AI: [your response here]“

Suffix:
This provides the LLM with any final information that can be explained to the user. It details any tools at the LLM’s disposal and is the last place to reinforce high-importance instructions. It is appended to the LLM’s instructions to provide additional context.

Example:
“You are a manufacturing and recipe optimization assistant. You are strict because you can only use tools to discuss recipe optimization.

Begin!
[chat history] New input: [input]

Since you are a text-based language model, you must use tools to execute requests when necessary.

Thought: Do I need to use a tool? Let’s think step by step.”

Figure 5: How the chatbot chooses between tools

Tool descriptions:
Tool descriptions are strings that are passed to the LLM that explain what the tool is used for, how to execute the tool (for example, are any parameters required? How do you map those parameters based on user input?), and what is the output of the tool. This enables the LLM to select the desired tool more accurately, if necessary, for the user’s request.

Example:
“Use this tool when changing the lower or upper bounds of one of the settings. The parameters for this tool are ‘direction’, whether it’s the lower or upper bounds that need to be changed, ‘setting’, the name of the setting to be changed, i.e. stucco, water, evaporation, or temperature, and ‘new_value’ the new value to be changed.
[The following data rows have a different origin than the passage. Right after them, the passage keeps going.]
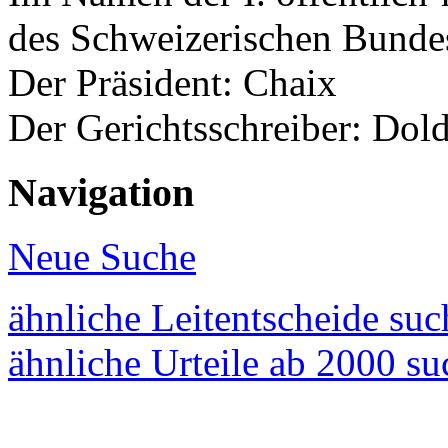
des Schweizerischen Bunde
Der Präsident: Chaix
Der Gerichtsschreiber: Dol
Navigation
Neue Suche
ähnliche Leitentscheide su
ähnliche Urteile ab 2000 s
For example, if the user asks ‘change the lower bounds of stucco to 100‘, the input into the tool should be:
(‘lower_bounds’, ‘stucco’, 100)”

These different types of prompts are passed to the LLM when the agent is instantiated, so they are actively used in the chatbot user interface.

Summary

This project is a scalable, reproducible solution that can be reiterated as a digital assistant for nearly any SAS Viya task. The architecture, now set in place, has already been repurposed for customer use cases, such as warehouse space optimization, and continues to grow. The current infrastructure could be used for various future use cases: fraud detection, warehouse optimization, text analytics, document summarization, and more, all achieved through adapting the SAS script development and prompt engineering.